Advances in Discrete Differential Geometry

In this book we take a closer look at discrete models in differential geometry and dynamical systems. The curves used are polygonal, surfaces are made from triangles and quadrilaterals, and time runs discretely. Nevertheless, one can hardly see the difference to the corresponding smooth curves, surfaces, and classical dynamical systems with continuous time.

This is the paradigm of structure-preserving discretizations. The common idea is to find and investigate discrete models that exhibit properties and structures characteristic of the corresponding smooth geometric objects and dynamical processes. These important and characteristic qualitative features should already be captured at the discrete level.

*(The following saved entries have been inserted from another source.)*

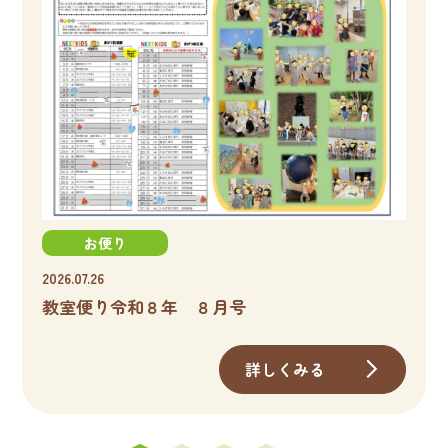
お便り
2026.07.26
教室便り令和８年 ８月号
詳しくみる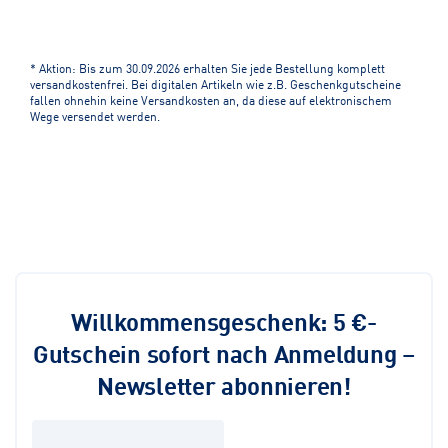
* Aktion: Bis zum 30.09.2026 erhalten Sie jede Bestellung komplett
versandkostenfrei. Bei digitalen Artikeln wie z.B. Geschenkgutscheine
fallen ohnehin keine Versandkosten an, da diese auf elektronischem
Wege versendet werden.
Willkommensgeschenk: 5 €-
Gutschein sofort nach Anmeldung –
Newsletter abonnieren!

The current interest and advances in this field are to a large extent stimulated by its relevance for computer graphics, mathematical physics, architectural geometry, etc.

The book focuses on differential geometry and dynamical systems, on smooth and discrete theories, and on pure mathematics and its practical applications. It demonstrates this interplay using a range of examples, which include discrete conformal mappings, discrete complex analysis, discrete curvatures and special surfaces, discrete integrable systems, special texture mappings in computer graphics, and freeform architecture. It was written by specialists from the DFG Collaborative Research Center ‘Discretization in Geometry and Dynamics’. The work involved in this book and other selected research projects pursued by the Center was recently documented in the film ‘The Discrete Charm of Geometry’ by Ekaterina Eremenko.

Lastly, the book features a wealth of illustrations, revealing that this new branch of mathematics is both (literally) beautiful and useful. In particular the cover illustration shows the discretely conformally parametrized surfaces of the inflated letters A and B from the recent educational animated film ‘conform!’ by Alexander Bobenko and Charles Gunn.